Only an iterator to the active position (active iterator) can be incremented, which moves the active position.
- For example, p==q does not imply ++p==++q.
Only an active iterator can be dereferenced.

// begin is active
InputIterator p = find(begin, end, val);
// p is active (nothing after p has been accessed)
InputIterator q = p;  // p and q are equal and active
++q;       // now only q is active
y = *p;    // error: p is not active
p = find(begin, end, y);  // error: begin is not active

This strange restriction is needed to make input stream iterators models of InputIterator.

Output Iterator

Models

output stream iterators
insert iterators

list<int> L;
front_insert_iterator<list<int> > ii(L);
*ii++ = 3;
*ii++ = 2;
*ii++ = 1;
vector<int> V;
copy (L.begin(), L.end(), back_inserter(V));
// V = [1,2,3]

most container iterators

Algorithms

copy (target range)
transform (target range)
many other algorithms that output a sequence

Syntactic requirements

operator* (write only)
operator++
copy constructor, copy assignment

Not required

readable operator*
operator->
operator--
iterator arithmetic
any comparisons (even ==)
default constructor

Output iterators, too, are single pass

Only one active iterator.
Each element must be written exactly once.
- Assignments (*iter=val) and increments (++iter) must alternate.
- Prefer expression *iter++ = ....

Output iterator ranges have no end.

Output streams have no end.
For example, target range of copy has no end iterator.
Equality comparisons are not needed.
Users must make sure that there is enough room.

Forward Iterator

Models

singly-linked list iterator
almost all container iterators

Algorithms

replace
fill - output iterator ranges have no end
adjacent_find

template <class ForwardIterator>
ForwardIterator
adjacent_find (ForwardIterator begin, ForwardIterator end) {
  if (begin == end) return end;
  ForwardIterator next = begin;
  while (++next != end) {
    if (*begin == *next) return begin;
    begin = next;
  }
  return end;
}

many others

Syntactic requirements

same as input iterators and
writable operator* and operator->
default constructor

Not required

operator--
iterator arithmetic
order comparisons

Unlike input and output iterators, forward iterators allow both reading and writing.
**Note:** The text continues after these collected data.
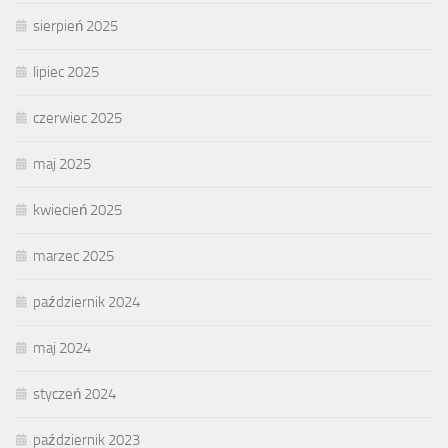
sierpień 2025
lipiec 2025
czerwiec 2025
maj 2025
kwiecień 2025
marzec 2025
październik 2024
maj 2024
styczeń 2024
październik 2023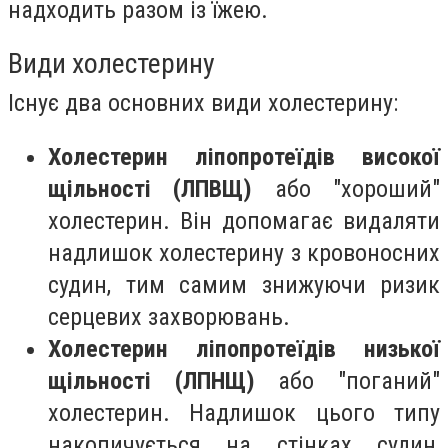
надходить разом із їжею.
Види холестерину
Існує два основних види холестерину:
Холестерин ліпопротеїдів високої
щільності (ЛПВЩ)
або "хороший"
холестерин. Він допомагає видаляти
надлишок холестерину з кровоносних
судин, тим самим знижуючи ризик
серцевих захворювань.
Холестерин ліпопротеїдів низької
щільності (ЛПНЩ)
або "поганий"
холестерин. Надлишок цього типу
накопичується на стінках судин,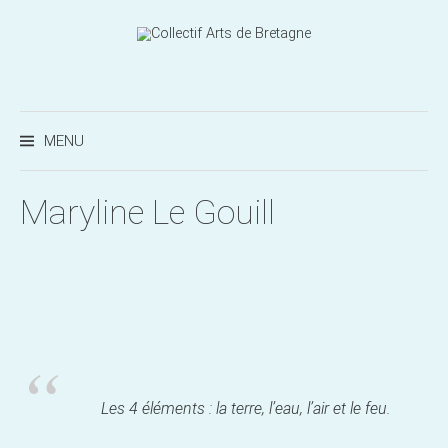
Aller
au
contenu
Recherc
MENU
Maryline Le Gouill
Les 4 éléments : la terre, l’eau, l’air et le feu.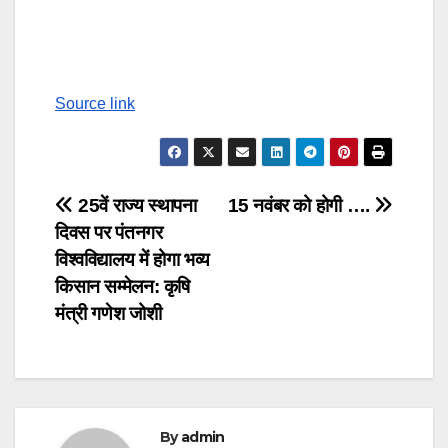
Continue
Reading
Source link
Post
25वें राज्य स्थापना
15 नवंबर को होगी ….
दिवस पर पंतनगर
navigation
विश्वविद्यालय में होगा भव्य
किसान सम्मेलन: कृषि
मंत्री गणेश जोशी
By
admin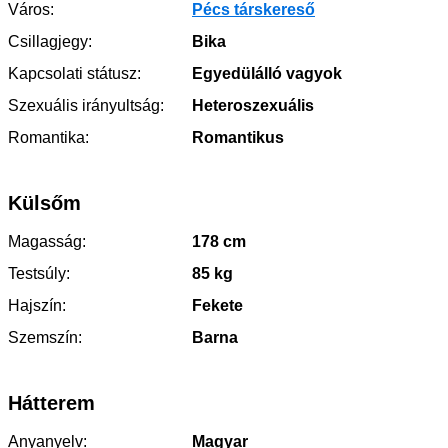
Város:
Pécs társkereső
Csillagjegy:
Bika
Kapcsolati státusz:
Egyedülálló vagyok
Szexuális irányultság:
Heteroszexuális
Romantika:
Romantikus
Külsőm
Magasság:
178 cm
Testsúly:
85 kg
Hajszín:
Fekete
Szemszín:
Barna
Hátterem
Anyanyelv:
Magyar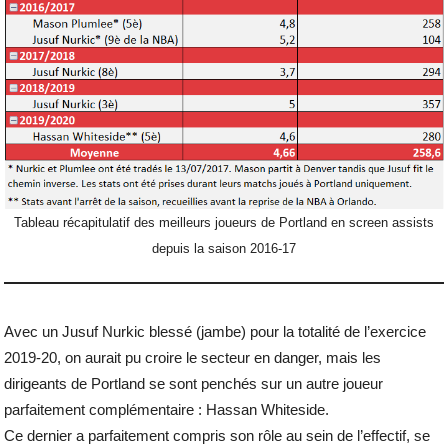
Tableau récapitulatif des meilleurs joueurs de Portland en screen assists
depuis la saison 2016-17
Avec un Jusuf Nurkic blessé (jambe) pour la totalité de l’exercice
2019-20, on aurait pu croire le secteur en danger, mais les
dirigeants de Portland se sont penchés sur un autre joueur
parfaitement complémentaire : Hassan Whiteside.
Ce dernier a parfaitement compris son rôle au sein de l’effectif, se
Equally important difference is that forward iterators do not have the single pass restrictions:

Many active iterators to different positions are allowed.
An element may be written to many times (not at all).

Models of ForwardIterator can be constant.

Correspond to pointers to const (const int * p;).
Attemp to write causes compilation error.
Standard containers have constant iterators in addition to normal iterators.
Useful for const correctness.

template <class Container, class T>
bool contains (const Container& C, const T& val) {
  Container::const_iterator pos;
  // Container::iterator pos; would not compile
  pos = find(C.begin(), C.end(), val);
  return pos != C.end();
}

Nonconstant iterator types are called mutable. The division to constant and mutable applies to bidirectional and random access iterators, too.

Bidirectional Iterator

Models

doubly-linked list iterator, for example list<int>::iterator
many container iterators

Algorithms

reverse
inplace_merge
some others

Syntactic requirements

same as forward iterator and
operator--

Not required

iterator arithmetic
order comparisons

Random Access Iterator

Models

pointer to an array
vector<int>::iterator
string::iterator

Algorithms

sort
many others

Syntactic requirements

same as bidirectional iterators and
iterator arithmetic
order comparisons

Iterator Traits

Value Type

Sometimes a generic algorithm needs to know the value type of its iterator arguments, i.e., the type pointed to by the iterators. For example, to swap the values pointed by two iterators, a temporary variable is needed. (This is not quite how the STL algorithm of the same name is defined):

template <class Iterator>
void iter_swap (Iterator a, Iterator b) {
  // define value_type
  value_type tmp = *a;
  *a = *b;
  *b = tmp;
}

But how can the algorithm determine the value type?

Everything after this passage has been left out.